The Federal Reserve delivered a hawkish surprise on Wednesday, signaling that interest rate cuts remain further away than markets had hoped. Fed Chair Jerome Powell told reporters that the central bank needs "greater confidence" that inflation is sustainably declining before it will consider easing policy.
The 10-year Treasury yield surged to 4.8% in the aftermath, its highest level since October 2023. fell sharply as bond traders repriced the timing of the first cut from March to June.

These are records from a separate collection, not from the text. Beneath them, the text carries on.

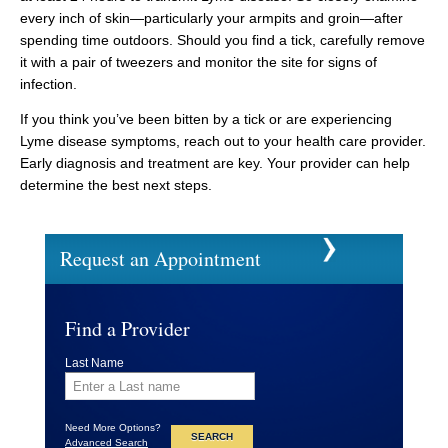
every inch of skin—particularly your armpits and groin—after
spending time outdoors. Should you find a tick, carefully remove
it with a pair of tweezers and monitor the site for signs of
infection.
If you think you’ve been bitten by a tick or are experiencing
Lyme disease symptoms, reach out to your health care provider.
Early diagnosis and treatment are key. Your provider can help
determine the best next steps.
Request an Appointment
Find a Provider
Last Name
Need More Options?
Advanced Search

Fed Signals Rates Higher for Longer
Powell's comments represent a significant shift from December's dovish pivot. In a statement, the Federal Reserve noted that the labor market remains strong, with unemployment at 3.4% and job openings at a record high.
Economic Growth to Resume
The Federal Reserve's decision is a positive sign for the economy, which is expected to resume growth next year. The central bank's economic projections indicate that GDP will expand by 2.1% in 2024, up from 1.7% in 2023.
What It Means for Investors
The Federal Reserve's decision will likely lead to higher interest rates for longer, which could weigh on bond prices and equity markets. However, the central bank's hawkish tone is a positive sign for the economy, which could lead to stronger growth next year.
💬 Do you think the Federal Reserve will hold the fed funds rate above 4.5% for the remainder of 2024? Share your view in the comments.